Where defending the system is seen to demand that everyone who has risen to significance in its service be suspected, and that the suspect be eradicated, is not built on trust but on fear. However, in the international arena, the preventive destruction of competitors is only of limited utility. Naturally, ruling by subjugation is easier than governing by consent. Within a country total dominance might be possible. Albeit tempting, globally, the same is hard to achieve as fear provokes overwhelming coalitions against the perceived common threat.

Even if that might be a “lesson” of history, the long-term practice of total power at home to achieve submission, and cooperation abroad with diverse systems in a Westphalian order, tends to be difficult. Dictatorship for export creates international tension, and the attempt to apply the rules by which the homeland is governed in the society of nations fuels conflicts. This is the problem dictators face: The total control of the domestic opposition can hardly be applied in the international arena.

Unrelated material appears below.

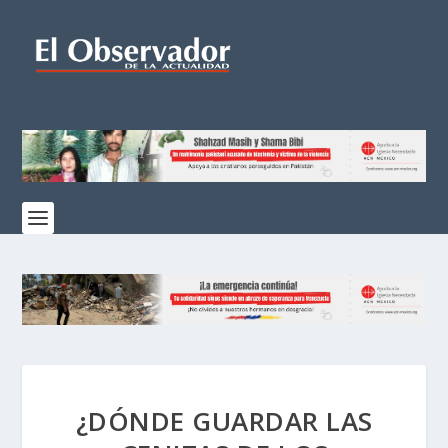
¿DÓNDE GUARDAR LAS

Let us turn back to Kim, Trump, and denuclearization. Mr. Trump’s dilemma is relatively simple. He needs to make an arrangement that ultimately depends upon trust although it involves a party that violates its agreements. Such faith is only possible if, by the standards of self-interest, once projected upon NoKo, this interest argues for the observation of future agreements. It needs to be acknowledged when the probability of compliance is calculated, that violating a nuclear disarmament agreement can appear to be of great advantage to conflict-oriented power-politicians. Admittedly, extending the needed trust is facilitated by the lack of the full appreciation of the hazard involved.
In Kim’s case denuclearization is a precondition of modernization. As in the case of the Ottoman Empire, the power of an entity that is excluded from the modern world must ebb. At the same time, the system that produced Kim, and upon which his power depends, cultivates mistrust and has the habit of overcoming differences by destroying their source. Making peace, while holding an ideology that asserts that history’s motor is an irrepressible conflict, demands an intellectual summersault. On this level, Kim is being asked to jettison a key component of the system through which he rules at home. Besides needing to be convinced that the measure is worth it because it is necessary, the “Leader” must feel strong enough to weaken a pillar of his domestic power and to be confident that the “enemy” will not use the agreement to undermine NoKo. This means that Kim must conclude that America will not do to him what he would do to the US if he would be in her position.

In the light of the foregoing, negotiating an effective system of coexistence with Kim Jong Un will be, irrespective of the concessions offered, an arduously long process. Even so, its conflict-preventive political conclusion will not necessarily materialize because rehabilitation therapy by kindness is a strategy of modest results.

Ultimately, compliance is the test of the pudding. Compliance depends on trust, and trust is an expression of a quality relationship. In this case, we have distrust at the start, and the deal to be negotiated is to create the mutual confidence that usually serves as the point of departure of security through negotiation. Reversing the normal sequence of things might be possible. Easy it will not be.